Paul Jones, principal with Toronto law firm Jones and Company, says there could be serious consequences if sensitive information is leaked.
“There can be legal liability, even if just for increased legal costs associated with consulting with lawyers” in the event of a breach, says Jones.
PIPEDA doesn’t require employers to automatically notify employees of a breach of security that potentially exposes their personal information, but Jones suggests it’s a good policy to do so. Providers should notify client employers who would then make the decision to notify employees.
Not every breach warrants full notification, but an employer who takes it upon itself to make the decision rather than automatically notify employees will face increased legal costs from consultations with lawyers, Jones says.
Outsourced payroll providers
When payroll is outsourced, it’s the responsibility of the employer to comply with privacy legislation and the outsourcing agreement should define privacy parameters as well as clarify its own privacy policy to be followed by the provider. However, the provider should inform the employer if too much information is being given, says Jones.
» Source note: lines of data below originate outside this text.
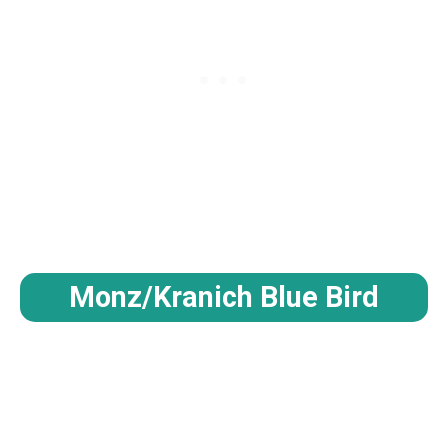
Monz/Kranich Blue Bird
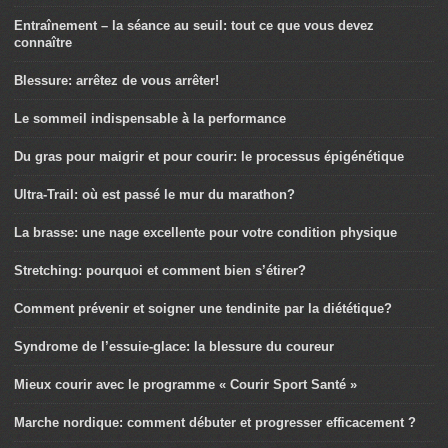
Entraînement – la séance au seuil: tout ce que vous devez
connaître
Blessure: arrêtez de vous arrêter!
Le sommeil indispensable à la performance
Du gras pour maigrir et pour courir: le processus épigénétique
Ultra-Trail: où est passé le mur du marathon?
La brasse: une nage excellente pour votre condition physique
Stretching: pourquoi et comment bien s’étirer?
Comment prévenir et soigner une tendinite par la diététique?
Syndrome de l’essuie-glace: la blessure du coureur
Mieux courir avec le programme « Courir Sport Santé »
Marche nordique: comment débuter et progresser efficacement ?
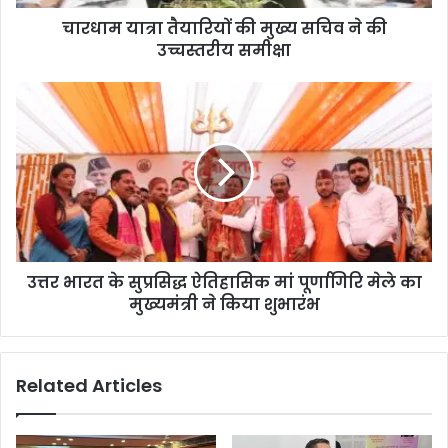
चारधाम यात्रा तैयारियों की मुख्य सचिव ने की
उच्चस्तरीय समीक्षा
उत्तर भारत के सुप्रसिद्ध ऐतिहासिक मां पूर्णागिरि मेले का
मुख्यमंत्री ने किया शुभारंभ
Related Articles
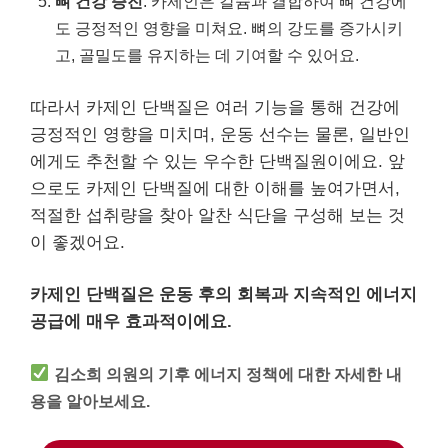
뼈 건강 증진
: 카제인은 칼슘과 결합하여 뼈 건강에
도 긍정적인 영향을 미쳐요. 뼈의 강도를 증가시키
고, 골밀도를 유지하는 데 기여할 수 있어요.
따라서 카제인 단백질은 여러 기능을 통해 건강에
긍정적인 영향을 미치며, 운동 선수는 물론, 일반인
에게도 추천할 수 있는 우수한 단백질원이에요. 앞
으로도 카제인 단백질에 대한 이해를 높여가면서,
적절한 섭취량을 찾아 알찬 식단을 구성해 보는 것
이 좋겠어요.
카제인 단백질은 운동 후의 회복과 지속적인 에너지
공급에 매우 효과적이에요.
김소희 의원의 기후 에너지 정책에 대한 자세한 내
용을 알아보세요.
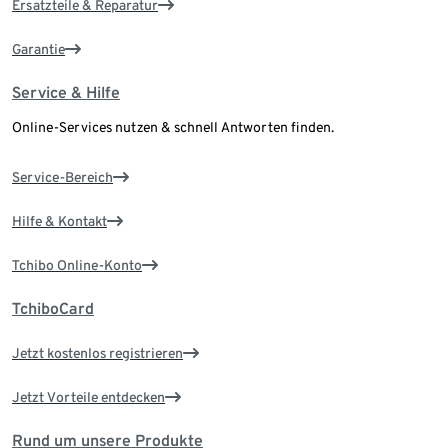
Ersatzteile & Reparatur
Garantie
Service & Hilfe
Online-Services nutzen & schnell Antworten finden.
Service-Bereich
Hilfe & Kontakt
Tchibo Online-Konto
TchiboCard
Jetzt kostenlos registrieren
Jetzt Vorteile entdecken
Rund um unsere Produkte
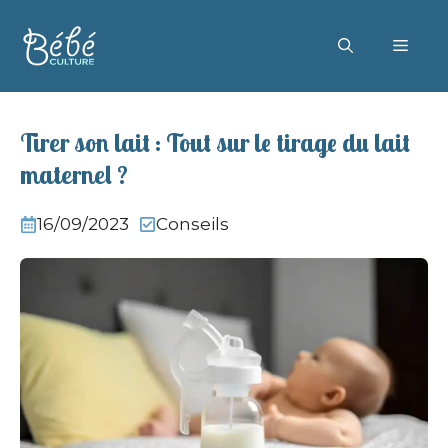
Aller
au
MEN
contenu
Tirer son lait : Tout sur le tirage du lait
maternel ?
16/09/2023
Conseils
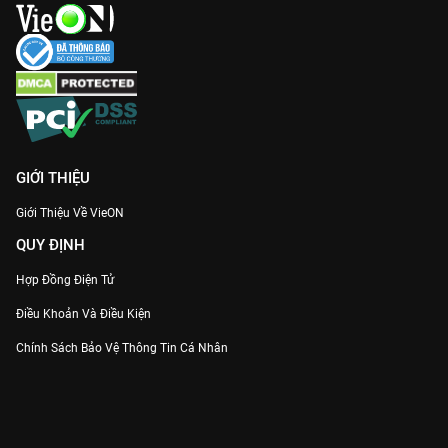
GIỚI THIỆU
Giới Thiệu Về VieON
QUY ĐỊNH
Hợp Đồng Điện Tử
Điều Khoản Và Điều Kiện
Chính Sách Bảo Vệ Thông Tin Cá Nhân
Chính Sách Bảo Vệ Người Tiêu Dùng Dễ Bị Tổn Thương
Thỏa Thuận Sử Dụng Dịch Vụ Mạng Xã Hội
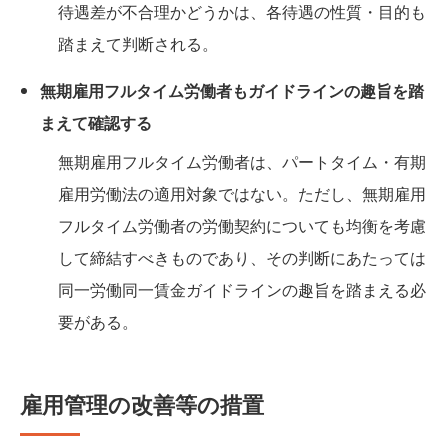
待遇差が不合理かどうかは、各待遇の性質・目的も
踏まえて判断される。
無期雇用フルタイム労働者もガイドラインの趣旨を踏
まえて確認する
無期雇用フルタイム労働者は、パートタイム・有期
雇用労働法の適用対象ではない。ただし、無期雇用
フルタイム労働者の労働契約についても均衡を考慮
して締結すべきものであり、その判断にあたっては
同一労働同一賃金ガイドラインの趣旨を踏まえる必
要がある。
雇用管理の改善等の措置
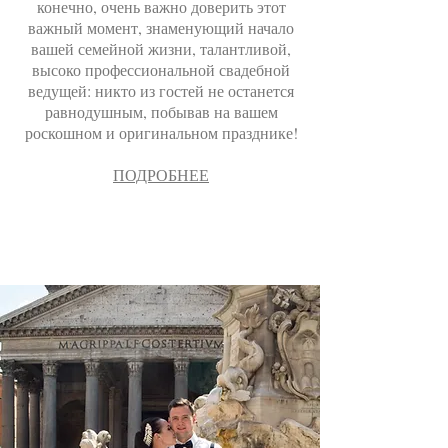
конечно, очень важно доверить этот
важный момент, знаменующий начало
вашей семейной жизни, талантливой,
высоко профессиональной свадебной
ведущей: никто из гостей не останется
равнодушным, побывав на вашем
роскошном и оригинальном празднике!
ПОДРОБНЕЕ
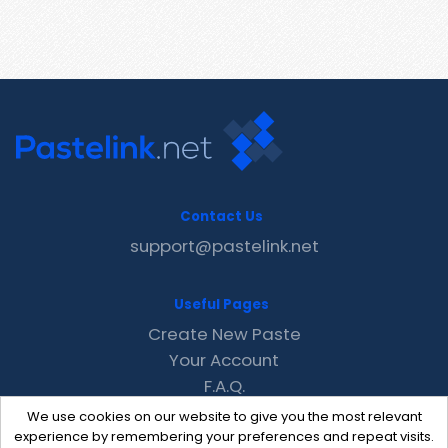
Contact Us
support@pastelink.net
Useful Pages
Create New Paste
Your Account
F.A.Q.
Recent
We use cookies on our website to give you the most relevant
Contact
experience by remembering your preferences and repeat visits.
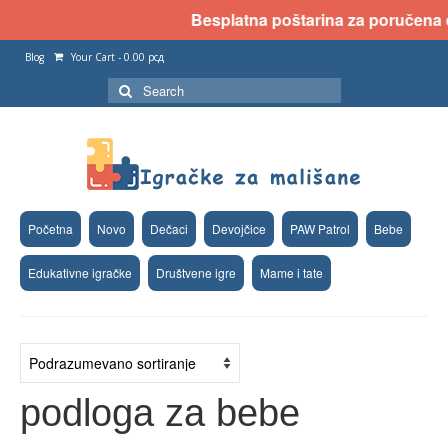
Besplatna poštarina za poručena dv
Blog
Your Cart
-
0.00
рсд
Search
for:
Početna
Novo
Dečaci
Devojčice
PAW Patrol
Bebe
Edukativne igračke
Društvene igre
Mame i tate
podloga za bebe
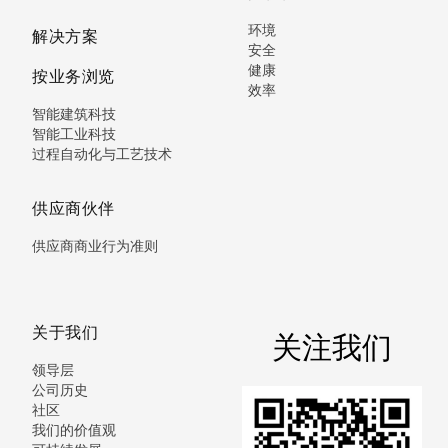
环境
解决方案
安全
健康
按业务浏览
效率
智能建筑科技
智能工业科技
过程自动化与工艺技术
供应商伙伴
供应商商业行为准则
关于我们
关注我们
领导层
公司历史
社区
我们的价值观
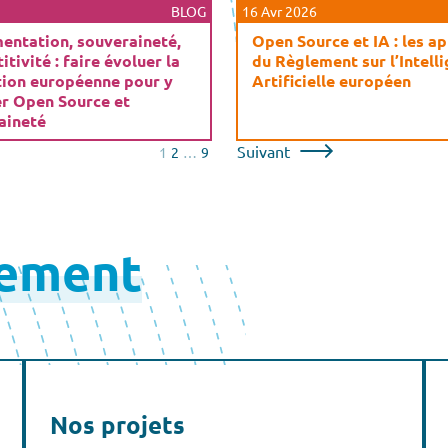
BLOG
16 Avr 2026
entation, souveraineté,
Open Source et IA : les a
tivité : faire évoluer la
du Règlement sur l’Intell
tion européenne pour y
Artificielle européen
er Open Source et
aineté
Suivant
1
2
…
9
lement
Nos projets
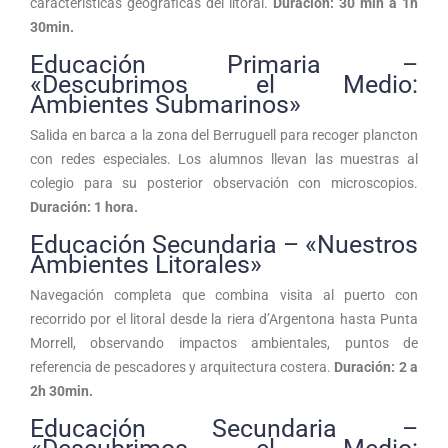
características geográficas del litoral.
Duración: 30 min a 1h
30min.
Educación Primaria –
«Descubrimos el Medio:
Ambientes Submarinos»
Salida en barca a la zona del Berruguell para recoger plancton
con redes especiales. Los alumnos llevan las muestras al
colegio para su posterior observación con microscopios.
Duración: 1 hora.
Educación Secundaria – «Nuestros
Ambientes Litorales»
Navegación completa que combina visita al puerto con
recorrido por el litoral desde la riera d’Argentona hasta Punta
Morrell, observando impactos ambientales, puntos de
referencia de pescadores y arquitectura costera.
Duración: 2 a
2h 30min.
Educación Secundaria –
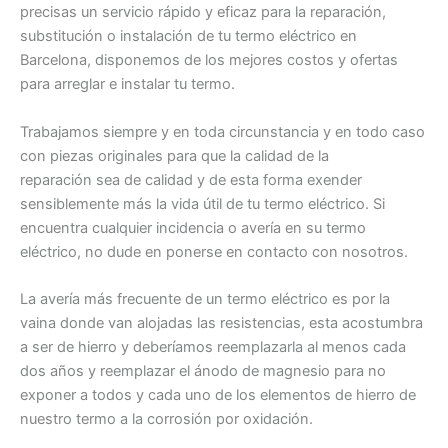
precisas un servicio rápido y eficaz para la reparación,
substitución o instalación de tu termo eléctrico en
Barcelona, disponemos de los mejores costos y ofertas
para arreglar e instalar tu termo.
Trabajamos siempre y en toda circunstancia y en todo caso
con piezas originales para que la calidad de la
reparación sea de calidad y de esta forma exender
sensiblemente más la vida útil de tu termo eléctrico. Si
encuentra cualquier incidencia o avería en su termo
eléctrico, no dude en ponerse en contacto con nosotros.
La avería más frecuente de un termo eléctrico es por la
vaina donde van alojadas las resistencias, esta acostumbra
a ser de hierro y deberíamos reemplazarla al menos cada
dos años y reemplazar el ánodo de magnesio para no
exponer a todos y cada uno de los elementos de hierro de
nuestro termo a la corrosión por oxidación.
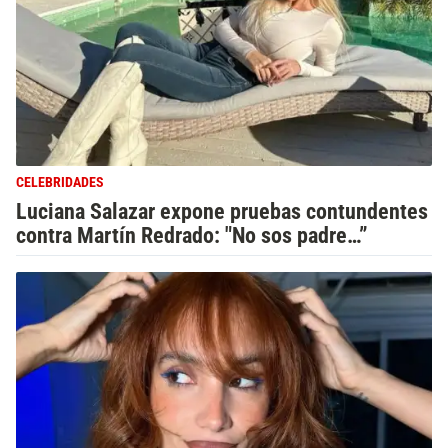
CELEBRIDADES
Luciana Salazar expone pruebas contundentes
contra Martín Redrado: "No sos padre…”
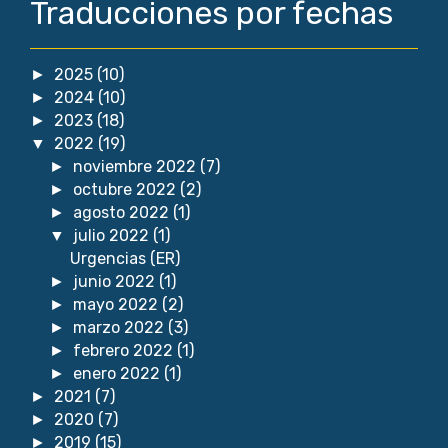
Traducciones por fechas
2025
(10)
►
2024
(10)
►
2023
(18)
►
2022
(19)
▼
noviembre 2022
(7)
►
octubre 2022
(2)
►
agosto 2022
(1)
►
julio 2022
(1)
▼
Urgencias (ER)
junio 2022
(1)
►
mayo 2022
(2)
►
marzo 2022
(3)
►
febrero 2022
(1)
►
enero 2022
(1)
►
2021
(7)
►
2020
(7)
►
2019
(15)
►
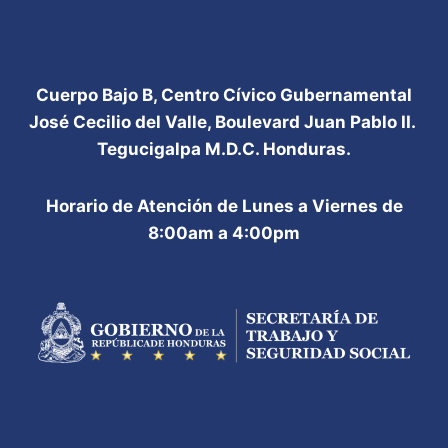
Cuerpo Bajo B, Centro Cívico Gubernamental
José Cecilio del Valle, Boulevard Juan Pablo II.
Tegucigalpa M.D.C. Honduras.
Horario de Atención de Lunes a Viernes de
8:00am a 4:00pm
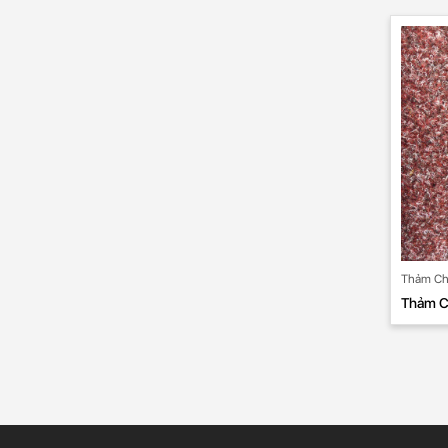
Thảm Chố
Thảm C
In addition to following an employer’s privacy policy, a provider’s main concern should be security, something which is being reflected more in privacy trends.
“Privacy law was initially about compliance but these days the number one issue is security and who has access to information,” says Jones. “Security is the number one issue for payroll.”
Privacy policies and audits
The best thing payroll departments and employers can do to avoid confusion and problems with handling sensitive employee information is to have a privacy policy consistent with both federal and the most stringent of the provincial privacy laws, says Turnbull. A chief privacy officer, which is required under federal law for all companies, should be responsible for ensuring the policy is followed.
To ensure proper security measures are being implemented and followed, Jones recommends regular audits of company policy and practices and a comparison with industry standards. Particularly where data is transferred between an employer and an outsourced provider, encryption is an important tool, says Jones. He also stresses the importance of having a retention policy so unnecessary records aren’t kept for too long, especially for providers for whom a contract has expired.
There are also privacy consultants who offer advisory services and organizations for corporate privacy officers to exchange ideas, in addition to the federal and provincial privacy commissioners who provide information.
In the end, the best way to handle sensitive employee information is to respect it.